TALLAHASSEE, Fla. – A day after local officials said the federal government plans to send about 1,000 migrants a month to two South Florida counties, Gov. Ron DeSantis bemoaned the move, arguing that under his leadership the state has been “very cooperative” with federal immigration authorities.
“We have been very cooperative, and then to have this put into certain communities, I think it’s just something that we don’t want,” DeSantis said Friday during a news conference in Sarasota.
The Miami Herald and Sun Sentinel reported late Friday afternoon that U.S. Customs and Border Protection officials said the agency does not have imminent plans to send migrants to Broward and Palm Beach counties. But transporting migrants to South Florida is a possibility as part of "contingency" plans, the newspapers reported.
"We do not have any aircraft flying into Florida at this time, but we are looking at capacity building," the Sun Sentinel quoted a federal official as saying.

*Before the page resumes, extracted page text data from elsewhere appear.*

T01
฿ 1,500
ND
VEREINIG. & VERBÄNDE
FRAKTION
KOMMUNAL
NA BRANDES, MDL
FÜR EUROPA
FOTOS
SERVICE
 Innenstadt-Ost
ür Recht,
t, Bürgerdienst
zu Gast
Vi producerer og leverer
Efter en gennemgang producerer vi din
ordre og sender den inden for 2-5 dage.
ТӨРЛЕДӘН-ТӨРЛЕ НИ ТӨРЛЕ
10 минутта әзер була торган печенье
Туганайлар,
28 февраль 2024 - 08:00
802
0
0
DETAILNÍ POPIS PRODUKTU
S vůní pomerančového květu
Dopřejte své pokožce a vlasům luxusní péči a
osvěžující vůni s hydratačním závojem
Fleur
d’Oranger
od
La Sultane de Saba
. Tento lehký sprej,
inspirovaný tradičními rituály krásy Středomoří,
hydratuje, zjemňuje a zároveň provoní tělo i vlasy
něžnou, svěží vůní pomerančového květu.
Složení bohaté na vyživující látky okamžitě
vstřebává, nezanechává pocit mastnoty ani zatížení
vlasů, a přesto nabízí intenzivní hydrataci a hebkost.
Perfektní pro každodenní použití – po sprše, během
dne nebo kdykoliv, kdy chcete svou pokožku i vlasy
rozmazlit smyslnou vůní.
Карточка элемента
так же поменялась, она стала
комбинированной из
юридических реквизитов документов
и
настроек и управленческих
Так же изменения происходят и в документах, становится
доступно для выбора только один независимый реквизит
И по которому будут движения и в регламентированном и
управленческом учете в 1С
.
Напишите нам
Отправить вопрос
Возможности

Palm Beach County Sheriff Ric Bradshaw had said U.S. Customs and Border Protection could start sending about 135 migrants twice a week to Palm Beach and Broward counties and that the plan could start as soon as the next two weeks. Bradshaw said he talked to officials at the federal immigration enforcement agency.

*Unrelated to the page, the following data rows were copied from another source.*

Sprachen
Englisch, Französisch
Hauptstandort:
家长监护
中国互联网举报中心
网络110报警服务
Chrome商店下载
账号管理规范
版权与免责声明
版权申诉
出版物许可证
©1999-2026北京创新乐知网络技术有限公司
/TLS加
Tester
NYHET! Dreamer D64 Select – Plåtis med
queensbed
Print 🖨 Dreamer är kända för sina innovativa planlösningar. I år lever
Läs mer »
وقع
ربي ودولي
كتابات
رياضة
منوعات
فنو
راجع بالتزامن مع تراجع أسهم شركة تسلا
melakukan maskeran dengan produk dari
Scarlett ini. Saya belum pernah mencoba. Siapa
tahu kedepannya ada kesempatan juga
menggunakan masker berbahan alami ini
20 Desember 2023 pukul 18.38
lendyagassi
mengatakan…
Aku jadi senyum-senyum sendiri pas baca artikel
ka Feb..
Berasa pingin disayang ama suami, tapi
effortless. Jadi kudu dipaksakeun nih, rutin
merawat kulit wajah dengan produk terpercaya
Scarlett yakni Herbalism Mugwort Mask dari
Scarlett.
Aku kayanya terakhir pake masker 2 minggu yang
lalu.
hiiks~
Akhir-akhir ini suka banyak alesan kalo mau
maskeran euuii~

Bradshaw made the news public Thursday before DeSantis and other officials, including Attorney General Ashley Moody, who works with law-enforcement agencies across the state, were informed. That left state leaders scrambling for information.

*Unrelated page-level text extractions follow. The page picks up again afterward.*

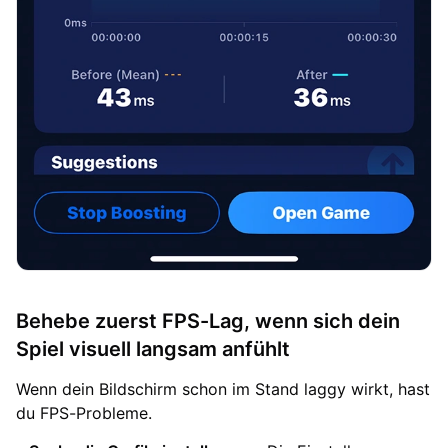
Behebe zuerst FPS-Lag, wenn sich dein
Spiel visuell langsam anfühlt
Wenn dein Bildschirm schon im Stand laggy wirkt, hast
du FPS-Probleme.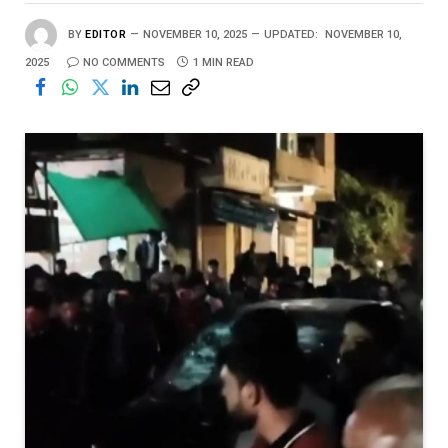
BY
EDITOR
NOVEMBER 10, 2025
UPDATED:
NOVEMBER 10,
2025
NO COMMENTS
1 MIN READ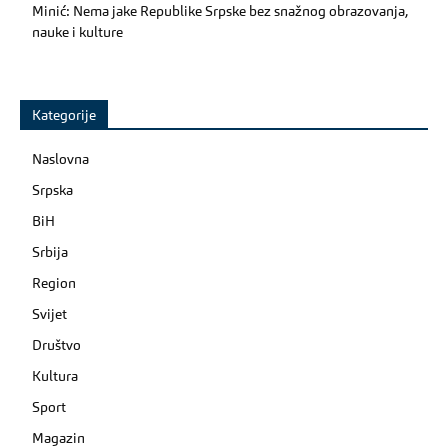
Minić: Nema jake Republike Srpske bez snažnog obrazovanja,
nauke i kulture
Kategorije
Naslovna
Srpska
BiH
Srbija
Region
Svijet
Društvo
Kultura
Sport
Magazin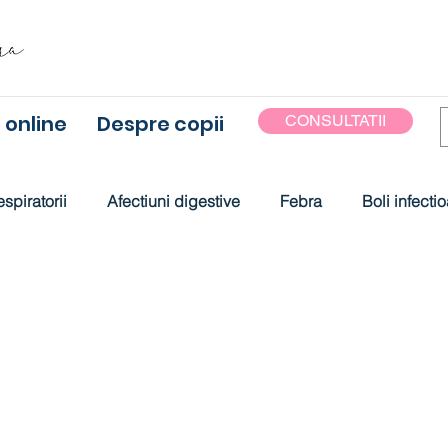
 online
Despre copii
CONSULTATII
espiratorii
Afectiuni digestive
Febra
Boli infecti
verse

“First of all, nothing is concrete. There’s been no migrants brought and released in Florida from this whole problem,” DeSantis said Friday. “Not one migrant has come in, according to the White House, which we talked to yesterday. I just want to let people know that.”
Moody has reached out to law-enforcement agencies that would be affected to discuss their concerns and “evaluate the impact of this plan on Florida,” said Lauren Schenone, a Moody spokeswoman.